"...identify relevant sub-networks during training and promote the prunability of the network. However, these approaches do typically not lead to training speedups
Sara Hooker's influential paper "
The Hardware Lottery" is all about this kind of bias in
research (as distinct from development aka engineering aka technology) into the nature of learning. In the current instance, it pays to notice three things:
- The very term "GPU" exemplifies the lottery's "randomness" in that "G" stands for "Graphics" meaning the hardware was repurposed from gaming graphics to machine learning.

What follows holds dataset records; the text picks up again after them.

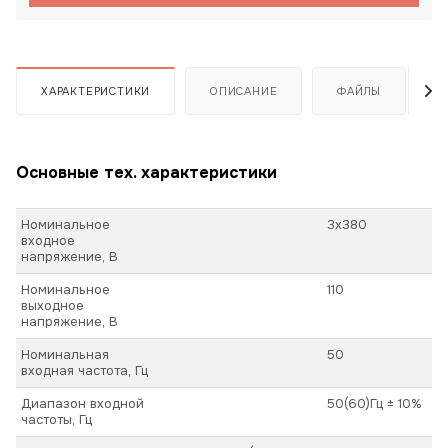
ХАРАКТЕРИСТИКИ
ОПИСАНИЕ
ФАЙЛЫ
Основные тех. характеристики
Номинальное
3х380
входное
напряжение, В
Номинальное
110
выходное
напряжение, В
Номинальная
50
входная частота, Гц
Диапазон входной
50(60)Гц ± 10%
частоты, Гц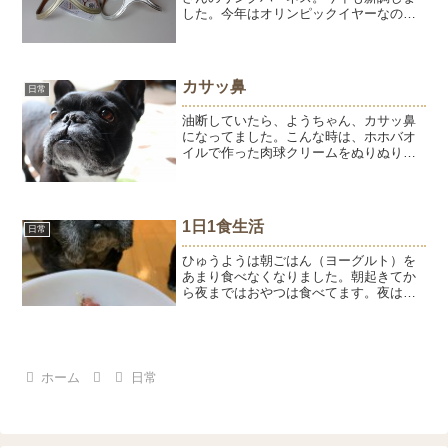
した。今年はオリンピックイヤーなの
で、ひゅうはゴールド、ようはシルバ
ー。似合うかな？昨年はひゅうブラッ
ク、ようレッド。悪い子の顔だ・・・一
昨年はひゅうシルバー、...
カサッ鼻
日常
油断していたら、ようちゃん、カサッ鼻
になってました。こんな時は、ホホバオ
イルで作った肉球クリームをぬりぬり。
塗った直後はもちろんですが、しっとり
は数日続きます。以前に動物病院で購入
したノーズスティックは、しっとりはす
るものの付けた直後に顔を...
1日1食生活
日常
ひゅうようは朝ごはん（ヨーグルト）を
あまり食べなくなりました。朝起きてか
ら夜まではおやつは食べてます。夜は手
作りごはん中心にドッグフードも食べて
ます。ほぼ1日1食生活ですが、体重が減
ることもなく体調は良いです。ようは変
わらずスプーンで食べて...
ホーム
日常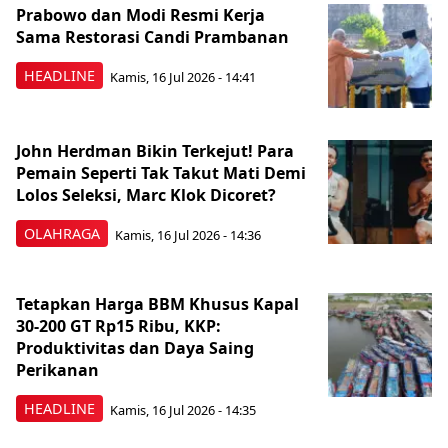
Prabowo dan Modi Resmi Kerja
Sama Restorasi Candi Prambanan
HEADLINE
Kamis, 16 Jul 2026 - 14:41
John Herdman Bikin Terkejut! Para
Pemain Seperti Tak Takut Mati Demi
Lolos Seleksi, Marc Klok Dicoret?
OLAHRAGA
Kamis, 16 Jul 2026 - 14:36
Tetapkan Harga BBM Khusus Kapal
30-200 GT Rp15 Ribu, KKP:
Produktivitas dan Daya Saing
Perikanan
HEADLINE
Kamis, 16 Jul 2026 - 14:35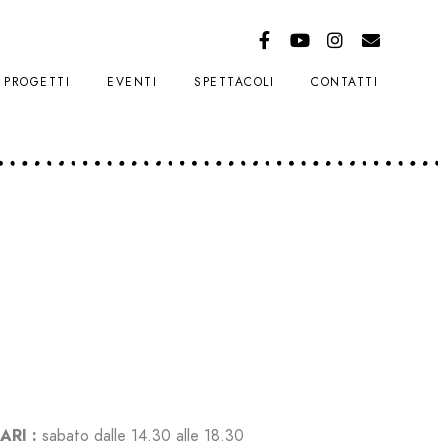
PROGETTI
EVENTI
SPETTACOLI
CONTATTI
ARI :
sabato
dalle 14.30 alle 18.30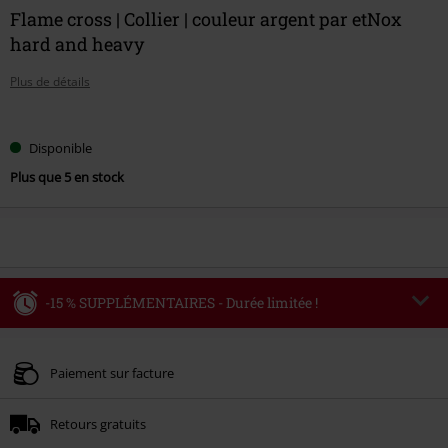
Flame cross | Collier | couleur argent par etNox
hard and heavy
Plus de détails
Choisissez
Disponible
votre
Plus que 5 en stock
taille
-15 % SUPPLÉMENTAIRES - Durée limitée !
Code
WEEKEND
Copier le code
Valable jusqu'au 09/08/2026
Paiement sur facture
Minimum de commande : € 49,99.
Retours gratuits
Une fois le code saisi, la réduction sera automatiquement déduite à la fin de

We were lucky that gaming is a huge market capable of capitalizing companies like nVIDIA.
- Sparsity means fewer "parameters" (ie: algorithmic bits) to model the data under consideration (ie: "corpus" in the case of language models), hence the relevance to Solomonoff Induction.

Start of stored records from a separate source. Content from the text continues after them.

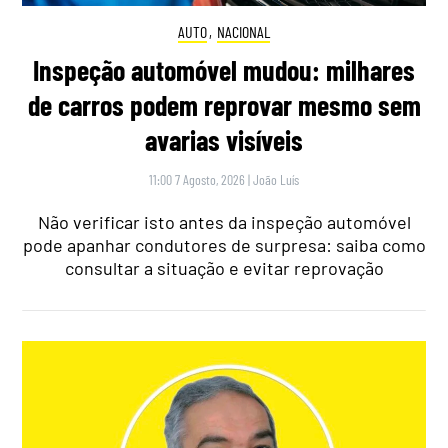
AUTO
,
NACIONAL
Inspeção automóvel mudou: milhares
de carros podem reprovar mesmo sem
avarias visíveis
11:00 7 Agosto, 2026
|
João Luís
Não verificar isto antes da inspeção automóvel
pode apanhar condutores de surpresa: saiba como
consultar a situação e evitar reprovação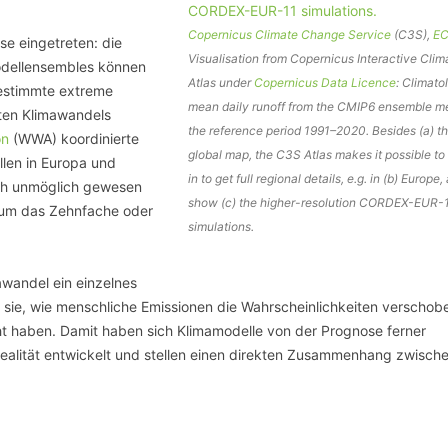
Copernicus Climate Change Service
(C3S),
E
ase eingetreten: die
Visualisation from Copernicus Interactive Clim
modellensembles können
Atlas under
Copernicus Data Licence
: Climato
bestimmte extreme
mean daily runoff from the CMIP6 ensemble m
ten Klimawandels
the reference period 1991–2020. Besides (a) t
on
(WWA) koordinierte
global map, the C3S Atlas makes it possible t
llen in Europa und
in to get full regional details, e.g. in (b) Europe,
ch unmöglich gewesen
show (c) the higher-resolution CORDEX-EUR-
 um das Zehnfache oder
simulations.
awandel ein einzelnes
ren sie, wie menschliche Emissionen die Wahrscheinlichkeiten verschob
t haben. Damit haben sich Klimamodelle von der Prognose ferner
ealität entwickelt und stellen einen direkten Zusammenhang zwisch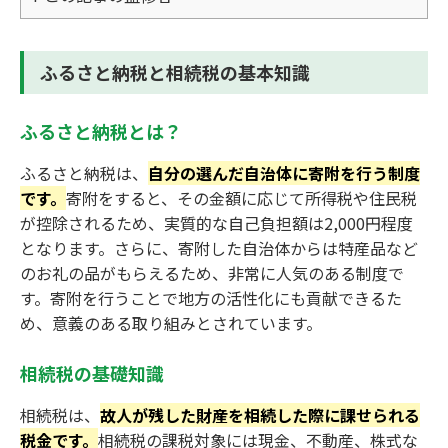
ふるさと納税と相続税の基本知識
ふるさと納税とは？
ふるさと納税は、
自分の選んだ自治体に寄附を行う制度
です。
寄附をすると、その金額に応じて所得税や住民税
が控除されるため、実質的な自己負担額は2,000円程度
となります。さらに、寄附した自治体からは特産品など
のお礼の品がもらえるため、非常に人気のある制度で
す。寄附を行うことで地方の活性化にも貢献できるた
め、意義のある取り組みとされています。
相続税の基礎知識
相続税は、
故人が残した財産を相続した際に課せられる
税金です。
相続税の課税対象には現金、不動産、株式な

- "prunability" to attain sparse models is very much in line with what we observe in the neocortex as the infant brain starts out more connections than the adult brain, hence the relevance to the natural science of cognition.

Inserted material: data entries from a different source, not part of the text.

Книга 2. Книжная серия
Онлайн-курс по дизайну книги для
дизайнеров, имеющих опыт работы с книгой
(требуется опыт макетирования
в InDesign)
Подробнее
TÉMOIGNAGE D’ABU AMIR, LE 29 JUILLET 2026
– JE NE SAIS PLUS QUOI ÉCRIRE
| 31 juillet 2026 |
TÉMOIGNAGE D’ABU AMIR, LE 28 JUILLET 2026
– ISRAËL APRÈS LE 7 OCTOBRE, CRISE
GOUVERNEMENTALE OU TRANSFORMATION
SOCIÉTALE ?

By comparison, Matt Mahoney's
Large Text Compression Benchmark, by removing the resource constraint, is about
development of current infrastructure that enables
economically valuable engineering advances subject to those economic biases.
Both of these approaches provide unique value to the Machine Learning world. Those who bridle at the Hutter Prize resource constraints should consider the above quote regarding sparsity being ignored because of The Hardware Lottery, and recognize that Matt's Large Text Compression Benchmark deserves a prize of its own that they may wish to underwrite.